Huffman’s I. T. May Park and May Community Center is that kind of landmark. The legend behind it is Vera May May and she is still going strong at the age of 103.
May’s maiden name was Vera May Brummett. She was born on a farm in Lexington, Texas, on July 22, 1913, but did not remain there long. Her father moved the family to Galena Park, Texas. She was the oldest of four, with one brother and two sisters. She graduated from Galena Park High School as valedictorian in 1931 and worked in a grocery store both before and after graduation. May remembers those times well.
“It was the Depression; I was making a dollar a day to help my dad buy groceries even though he had a job,” May said.
It was during those hard times that Vera May Brummett met her husband to be – a man named May.
“My dad brought him home for dinner and that’s when I met him. I was 16, he was 19,” said May. 
Four years later, in 1933, Vera married Irby Taft May from Huffman and became Vera May May. 
Their first years of marriage were spent in Franklin, La., where Irby worked as a dispatcher with a gas company. Irby always wanted to get back to Huffman to farm, so they returned to Galena Park where he was still employed by the gas company to work on its pipelines. Both worked hard and saved for their dream, a farm in Huffman.
“Irby teamed up with a builder,” May said. 
As their dreams came nearer to reality, she became the owner of the grocery store where she had previously worked in Galena Park. It was named the May Grocery Store.
In 1945, the Mays were able to realize their dream. They acquired land that would grow into their 5,800-acre farm in Huffman, including the 69 acres of land that is now I.T. May Park and May Community Center.
“We were cattle and rice farmers,” said May. “We were very successful. We had a lot of cattle and horses and things that kids like to do, like bringing their friends over to ride horses. We had a good life.”
She cooked daily for the 15 to 20 men who worked on their farm, which required a lot of food.

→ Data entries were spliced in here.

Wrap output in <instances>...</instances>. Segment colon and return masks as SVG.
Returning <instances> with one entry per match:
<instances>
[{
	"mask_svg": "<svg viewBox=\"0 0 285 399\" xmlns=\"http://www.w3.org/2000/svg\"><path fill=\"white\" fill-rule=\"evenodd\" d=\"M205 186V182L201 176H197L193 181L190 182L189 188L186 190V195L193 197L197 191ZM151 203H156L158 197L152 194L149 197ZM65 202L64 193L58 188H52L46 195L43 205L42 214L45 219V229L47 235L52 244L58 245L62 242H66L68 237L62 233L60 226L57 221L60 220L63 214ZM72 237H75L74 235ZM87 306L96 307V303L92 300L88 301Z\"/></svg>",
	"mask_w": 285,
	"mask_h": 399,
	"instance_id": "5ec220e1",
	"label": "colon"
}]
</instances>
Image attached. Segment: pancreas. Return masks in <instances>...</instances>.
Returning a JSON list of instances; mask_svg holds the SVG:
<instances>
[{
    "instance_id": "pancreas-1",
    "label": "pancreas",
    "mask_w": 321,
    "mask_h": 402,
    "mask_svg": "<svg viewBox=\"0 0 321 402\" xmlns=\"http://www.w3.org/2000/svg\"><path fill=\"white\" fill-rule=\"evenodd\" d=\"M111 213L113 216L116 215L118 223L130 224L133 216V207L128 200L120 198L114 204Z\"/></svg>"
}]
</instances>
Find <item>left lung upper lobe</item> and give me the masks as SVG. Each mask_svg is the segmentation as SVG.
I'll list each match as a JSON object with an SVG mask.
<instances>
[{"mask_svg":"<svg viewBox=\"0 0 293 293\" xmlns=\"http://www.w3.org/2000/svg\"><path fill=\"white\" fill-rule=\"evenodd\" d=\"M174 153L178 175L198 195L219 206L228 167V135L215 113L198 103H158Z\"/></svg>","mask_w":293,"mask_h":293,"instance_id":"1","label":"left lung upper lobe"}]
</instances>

“I had to drive to Galena Park once a week in a panel truck to get the groceries,” she said.
May described how the roads were dirt that turned into impassable mud whenever it rained. 
“You looked up in the sky and, if it looked OK, you just went. If it looked like rain, you didn’t.”

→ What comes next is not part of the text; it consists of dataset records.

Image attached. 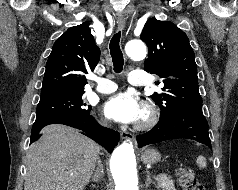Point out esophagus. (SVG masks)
<instances>
[{"label": "esophagus", "instance_id": "1", "mask_svg": "<svg viewBox=\"0 0 238 190\" xmlns=\"http://www.w3.org/2000/svg\"><path fill=\"white\" fill-rule=\"evenodd\" d=\"M125 27V20L123 18H119L117 20V28L118 30H122ZM120 137L122 140L132 142L134 140V136L128 132H121Z\"/></svg>", "mask_w": 238, "mask_h": 190}]
</instances>
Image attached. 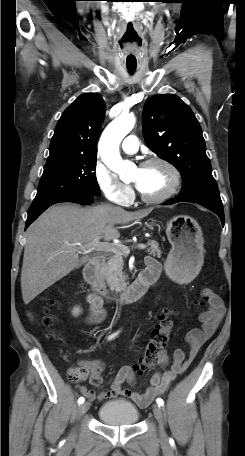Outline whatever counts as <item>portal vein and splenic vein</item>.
Instances as JSON below:
<instances>
[{
	"label": "portal vein and splenic vein",
	"instance_id": "1",
	"mask_svg": "<svg viewBox=\"0 0 245 456\" xmlns=\"http://www.w3.org/2000/svg\"><path fill=\"white\" fill-rule=\"evenodd\" d=\"M73 246H78L86 251H104V252H113L116 253L118 248H120L126 255L130 253V249L124 245H115L107 242H100V237H96L90 244L82 245L81 243H75ZM136 248L144 250L146 245L138 244Z\"/></svg>",
	"mask_w": 245,
	"mask_h": 456
}]
</instances>
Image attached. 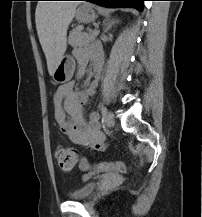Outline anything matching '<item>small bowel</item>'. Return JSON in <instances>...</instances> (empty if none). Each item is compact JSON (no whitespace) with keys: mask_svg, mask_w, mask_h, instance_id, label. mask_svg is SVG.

The Mays had four children. One died, but the other three live within an hour’s drive of May's home. Her children have provided May with generations of grandchildren. 
“I have 13 grandchildren, 22 great-grandchildren and five great-great-grandchildren,” said May.

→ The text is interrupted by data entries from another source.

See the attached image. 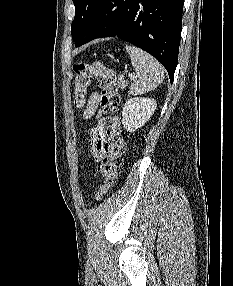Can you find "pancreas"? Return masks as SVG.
<instances>
[{"label":"pancreas","instance_id":"1","mask_svg":"<svg viewBox=\"0 0 233 286\" xmlns=\"http://www.w3.org/2000/svg\"><path fill=\"white\" fill-rule=\"evenodd\" d=\"M128 85V82L124 80L123 77H119L118 79V87L121 89H125V87Z\"/></svg>","mask_w":233,"mask_h":286}]
</instances>
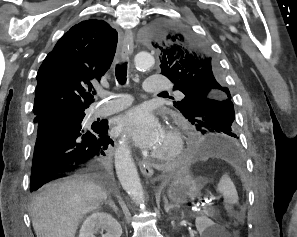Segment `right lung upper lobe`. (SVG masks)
I'll use <instances>...</instances> for the list:
<instances>
[{"label": "right lung upper lobe", "instance_id": "1", "mask_svg": "<svg viewBox=\"0 0 297 237\" xmlns=\"http://www.w3.org/2000/svg\"><path fill=\"white\" fill-rule=\"evenodd\" d=\"M117 32L102 20L73 26L55 45L37 73L34 121L51 112H84L93 100V85L108 70Z\"/></svg>", "mask_w": 297, "mask_h": 237}]
</instances>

During the years on the farm, both Mays were active in the community beyond the farm, which left their mark on Huffman and its people.
“My husband built a bank in Huffman called the Huffman Bank. It is still there, only it’s Wells Fargo now. He was the owner. He was big in FFA and helped the boys to get their calves to shows and things like that,” May said.
“I have been involved in the schools and other things. I did not teach, but I would go down to the schools and talk once or twice a week to students and talk with children that needed help that didn’t have anybody and needed somebody to talk to,” she said.
“The children are our future, that’s where it starts. If you care for your community, your friends and your family, that’s what you do,” she said.
May was active in the local garden club and in other activities, including the Huffman Lions Club. 
“I was in all of the local things,” said May.
 Asked what she loves to do, she said, “I have never done anything that I didn’t enjoy, including cooking for cowhands and farmers. I felt like I was doing something worthwhile. If we leave this earth feeling like we have been an asset instead of a burden, that is what I am trying to do.”
Irby May died in 1978. Vera May remained on the farm for eight years. It was during that period that May donated the land for May Park and May Community Center.
“Irby said he always wanted to give back to Huffman something to be remembered by,” May said.
The decision to finally give up the farm was difficult. 
“I lived on the ranch eight years after I lost my husband, but I was alone.”
The farm and the huge farmhouse became too much for her to handle, so she moved into a home in Atascocita in 1986. After 30 years in Atascocita where she was active in her card clubs and “other things,” she moved to Watercrest Retirement Living at Kingwood last November. The move was at her family’s suggestion and she agreed, given her declining mobility and vision.
Vera May said she used to love reading romance stories and American history. She may not be able to read about history now, but she is a big part of it, especially the Huffman part. She is a legend still going strong.